Invernos de amor e truco

Naqueles rotineiros invernos de menos cinco graus, quando a neve era tão pontual quanto o carroção do leiteiro, Rosinha e Stanislaw formavam um casal de dar inveja. Para os dois não existia o que hoje chamam de sensação térmica. Sensação térmica elevada tinha os vizinhos, ao esticar o pescoço para melhor ouvir os arrulhos que vinham da casa daqueles dois pombinhos.
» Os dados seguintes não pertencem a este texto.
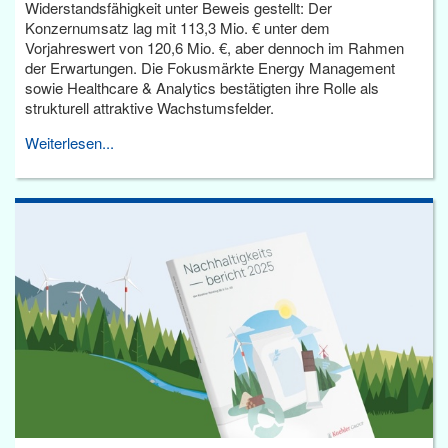
Widerstandsfähigkeit unter Beweis gestellt: Der
Konzernumsatz lag mit 113,3 Mio. € unter dem
Vorjahreswert von 120,6 Mio. €, aber dennoch im Rahmen
der Erwartungen. Die Fokusmärkte Energy Management
sowie Healthcare & Analytics bestätigten ihre Rolle als
strukturell attraktive Wachstumsfelder.
Weiterlesen...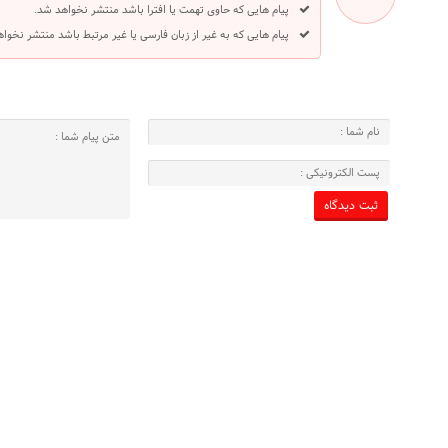
پیام هایی که حاوی تهمت یا افترا باشد منتشر نخواهد شد.
پیام هایی که به غیر از زبان فارسی یا غیر مرتبط باشد منتشر نخوا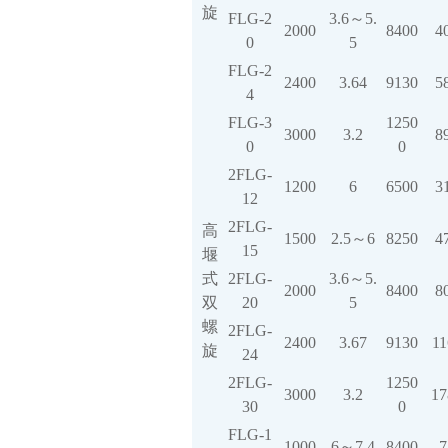
旋
FLG-2
3.6～5.
2000
8400
4
0
5
FLG-2
2400
3.64
9130
5
4
FLG-3
1250
3000
3.2
8
0
0
2FLG-
1200
6
6500
3
12
2FLG-
高
1500
2.5～6
8250
4
15
堰
式
2FLG-
3.6～5.
2000
8400
8
双
20
5
螺
2FLG-
2400
3.67
9130
11
旋
24
2FLG-
1250
3000
3.2
17
30
0
FLG-1
1000
6～7.4
8400
7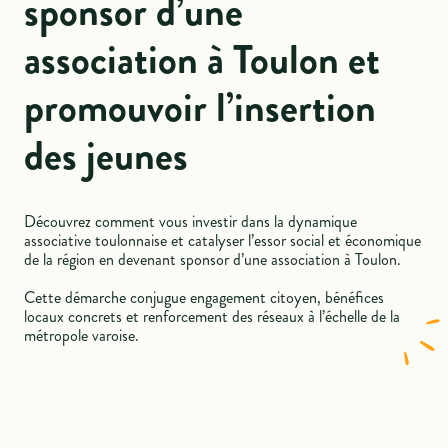
sponsor d’une
association à Toulon et
promouvoir l’insertion
des jeunes
Découvrez comment vous investir dans la dynamique
associative toulonnaise et catalyser l’essor social et économique
de la région en devenant sponsor d’une association à Toulon.
Cette démarche conjugue engagement citoyen, bénéfices
locaux concrets et renforcement des réseaux à l’échelle de la
métropole varoise.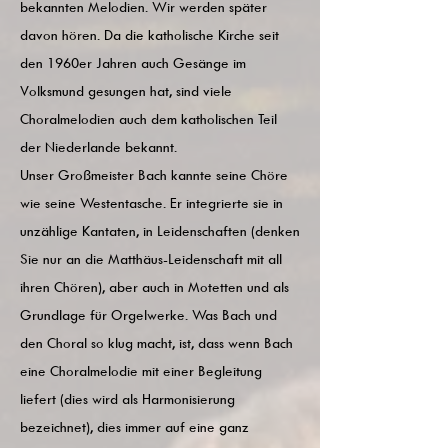
bekannten Melodien. Wir werden später
davon hören. Da die katholische Kirche seit
den 1960er Jahren auch Gesänge im
Volksmund gesungen hat, sind viele
Choralmelodien auch dem katholischen Teil
der Niederlande bekannt.
Unser Großmeister Bach kannte seine Chöre
wie seine Westentasche. Er integrierte sie in
unzählige Kantaten, in Leidenschaften (denken
Sie nur an die Matthäus-Leidenschaft mit all
ihren Chören), aber auch in Motetten und als
Grundlage für Orgelwerke. Was Bach und
den Choral so klug macht, ist, dass wenn Bach
eine Choralmelodie mit einer Begleitung
liefert (dies wird als Harmonisierung
bezeichnet), dies immer auf eine ganz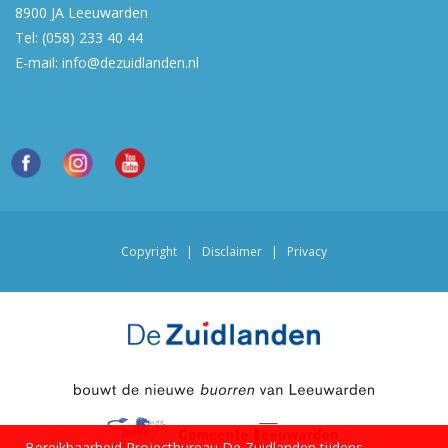
8900 JA
Leeuwarden
Tel:
(058) 233 40 44
E-mail:
info@dezuidlanden.nl
Copyright
|
Disclaimer
|
Privacy
Bereikbaarheid Projectbureau De Zuidlanden tijdens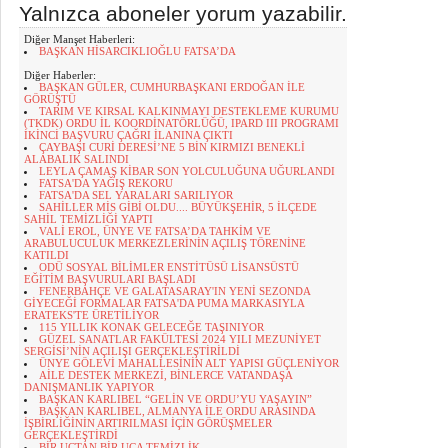
Yalnızca aboneler yorum yazabilir.
Diğer Manşet Haberleri:
BAŞKAN HİSARCIKLIOĞLU FATSA’DA
Diğer Haberler:
BAŞKAN GÜLER, CUMHURBAŞKANI ERDOĞAN İLE
GÖRÜŞTÜ
TARIM VE KIRSAL KALKINMAYI DESTEKLEME KURUMU
(TKDK) ORDU İL KOORDİNATÖRLÜĞÜ, IPARD III PROGRAMI
İKİNCİ BAŞVURU ÇAĞRI İLANINA ÇIKTI
ÇAYBAŞI CURİ DERESİ’NE 5 BİN KIRMIZI BENEKLİ
ALABALIK SALINDI
LEYLA ÇAMAŞ KİBAR SON YOLCULUĞUNA UĞURLANDI
FATSA'DA YAĞIŞ REKORU
FATSA'DA SEL YARALARI SARILIYOR
SAHİLLER MİS GİBİ OLDU.... BÜYÜKŞEHİR, 5 İLÇEDE
SAHİL TEMİZLİĞİ YAPTI
VALİ EROL, ÜNYE VE FATSA’DA TAHKİM VE
ARABULUCULUK MERKEZLERİNİN AÇILIŞ TÖRENİNE
KATILDI
ODÜ SOSYAL BİLİMLER ENSTİTÜSÜ LİSANSÜSTÜ
EĞİTİM BAŞVURULARI BAŞLADI
FENERBAHÇE VE GALATASARAY'IN YENİ SEZONDA
GİYECEĞİ FORMALAR FATSA'DA PUMA MARKASIYLA
ERATEKS'TE ÜRETİLİYOR
115 YILLIK KONAK GELECEĞE TAŞINIYOR
GÜZEL SANATLAR FAKÜLTESİ 2024 YILI MEZUNİYET
SERGİSİ’NİN AÇILIŞI GERÇEKLEŞTİRİLDİ
ÜNYE GÖLEVİ MAHALLESİNİN ALT YAPISI GÜÇLENİYOR
AİLE DESTEK MERKEZİ, BİNLERCE VATANDAŞA
DANIŞMANLIK YAPIYOR
BAŞKAN KARLIBEL “GELİN VE ORDU’YU YAŞAYIN”
BAŞKAN KARLIBEL, ALMANYA İLE ORDU ARASINDA
İŞBİRLİĞİNİN ARTIRILMASI İÇİN GÖRÜŞMELER
GERÇEKLEŞTİRDİ
BİR UÇTAN BİR UCA TEMİZLİK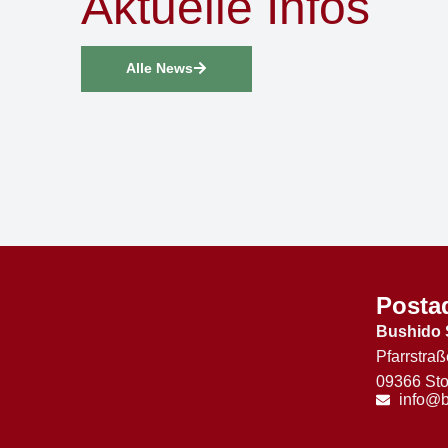
Aktuelle Infos
Alle News
Posta
Bushido 
Pfarrstraß
09366 Sto
info@b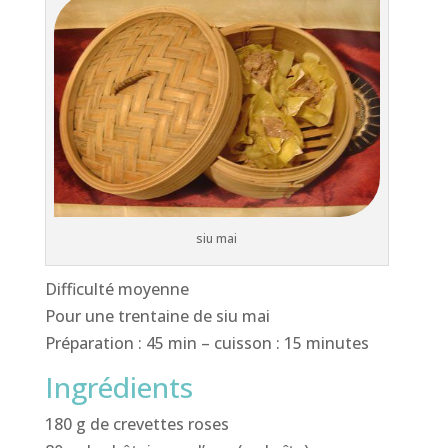
siu mai
Difficulté moyenne
Pour une trentaine de siu mai
Préparation : 45 min – cuisson : 15 minutes
Ingrédients
180 g de crevettes roses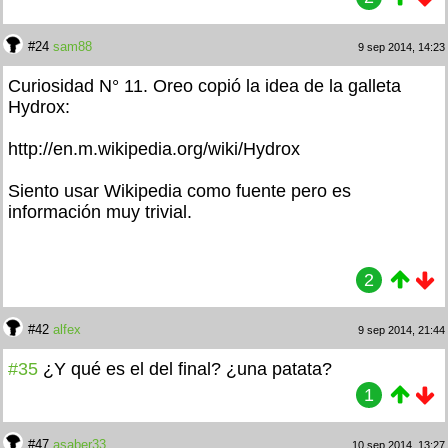
#24
sam88
9 sep 2014, 14:23
Curiosidad N° 11. Oreo copió la idea de la galleta
Hydrox:
http://en.m.wikipedia.org/wiki/Hydrox
Siento usar Wikipedia como fuente pero es
información muy trivial.
2
#42
alfex
9 sep 2014, 21:44
#35
¿Y qué es el
del final? ¿una patata?
1
#47
asaber33
10 sep 2014, 13:27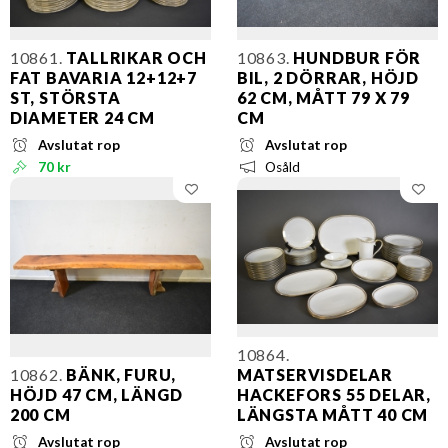
10861.
TALLRIKAR OCH
10863.
HUNDBUR FÖR
FAT BAVARIA 12+12+7
BIL, 2 DÖRRAR, HÖJD
ST, STÖRSTA
62 CM, MÅTT 79 X 79
DIAMETER 24 CM
CM
Avslutat rop
Avslutat rop
70 kr
Osåld
10864.
10862.
BÄNK, FURU,
MATSERVISDELAR
HÖJD 47 CM, LÄNGD
HACKEFORS 55 DELAR,
200 CM
LÄNGSTA MÅTT 40 CM
Avslutat rop
Avslutat rop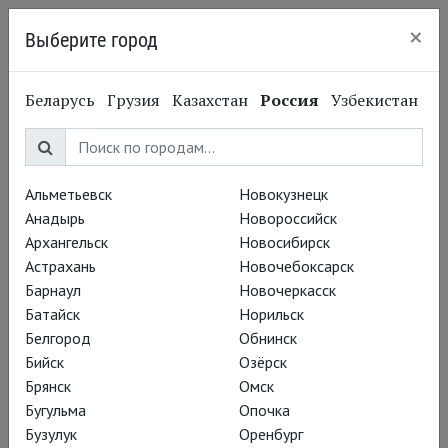
×
Выберите город
Калининград
Адриана Мартино
Беларусь
Грузия
Казахстан
Россия
Узбекистан
Adriana Martino
Оперная певица, сопрано
Альметьевск
Новокузнецк
Анадырь
Новороссийск
Архангельск
Новосибирск
Астрахань
Новочебоксарск
Барнаул
Новочеркасск
Батайск
Норильск
Белгород
Обнинск
Бийск
Озёрск
Брянск
Омск
Бугульма
Опочка
Бузулук
Оренбург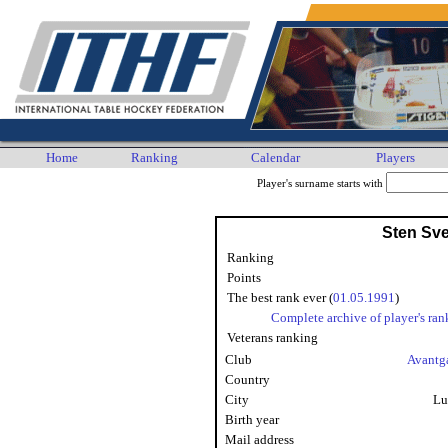
Home
Ranking
Calendar
Players
Player's surname starts with
Sten Sv
Ranking
Points
The best rank ever (
01.05.1991
)
Complete archive of player's ran
Veterans ranking
Club
Avantg
Country
City
Lu
Birth year
Mail address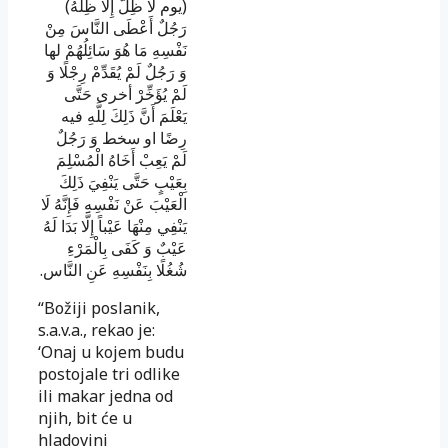
(يوم لَا ظِلَّ إِلَّا ظِلُّهُ)
رَجُلٌ أَعْطَى النَّاسَ مِنْ
نَفْسِهِ مَا هُوَ سَائِلُهُمْ لها
وَ رَجُلٌ لَمْ يُقَدِّمْ رِجْلًا وَ
لَمْ يُؤَخِّرْ أخرى حَتَّى
يَعْلَمَ أَنَّ ذَلِكَ لِلَّهِ فيه
رِضًا او سخط وَ رَجُلٌ
لَمْ يَعِبْ أَخَاهُ الْمُسْلِمَ
بِعَيْبٍ حَتَّى يَنْفِيَ ذَلِكَ
الْعَيْبَ عَنْ نَفْسِهِ فَإِنَّهُ لَا
يَنْفِي مِنْهَا عَيْباً إِلَّا بَدَا لَهُ
عَيْبٌ وَ كَفَى بِالْمَرْءِ
شُغُلًا بِنَفْسِهِ عَنِ النَّاس.
“Božiji poslanik,
s.a.v.a., rekao je:
‘Onaj u kojem budu
postojale tri odlike
ili makar jedna od
njih, bit će u
hladovini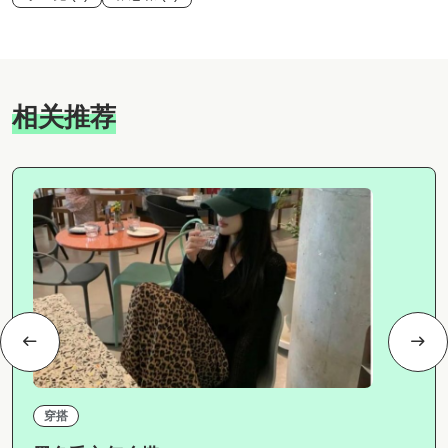
相关推荐
穿搭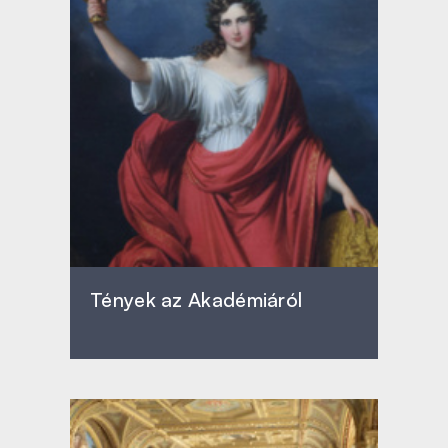
Tények az Akadémiáról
Rosinha e Stanislaw (Stacho, para os íntimos) não marcavam hora para o amor. Mesmo diante das visitas, os pombinhos tinham senha para a sem-vergonhice:

– Truco, Stacho!

– Truco, Rosinha!

Para os dois, truco era a senha para se enfiar embaixo das cobertas. O código do amor. Quando as visitas ouviam… TRUCO! – os amigos polacos respondiam “dobry wieczór (boa-noite) e tratavam de ir embora. Ir embora vírgula, faziam de conta que iam para casa, pois se botavam embaixo da janela dos dois para ouvir a “barrrrulheira” que vinha da cama de mola.

Stacho e Rosinha tinham dias de sim (tak) e dias de não (nie). Os dias de não eram dias de entrevero, mal se encaravam, dispensavam intimidades.

Certo dia de não, Stacho estava amuado na soleira da porta, quando Rosinha se aproximou, bem manhosa e pedinte:

– Truco! – disse Rosinha.

– Nie! (não) – respondeu Stacho, sem ir pro jogo. Nem mais uma palavra, nem mais um gesto, nem um menor olhar de promessa. Assim, Rosinha foi colando o corpo no fingido. Enlaçou um pé no pé do Stcaho, espremeu a coxa na coxa, molhou com os lábios o pescoço do amuado.

Quando desceu a mão pelo barrigão do Stacho, sentiu no volume entre as pernas do zangado que o jogo não estava perdido:

– Stacho, vai correr com um jogo desses?

Rosinha nunca perdeu uma partida. Mesmo quando diziam no rádio para tomar os devidos cuidados com a geada negra, antes de dormir cedo para acordar cedo Rosinha não deixava de perguntar:

– Usando eu hoje de noite, marido?

– Nie! (não)

– Então eu nem lavando os pé pra dormir!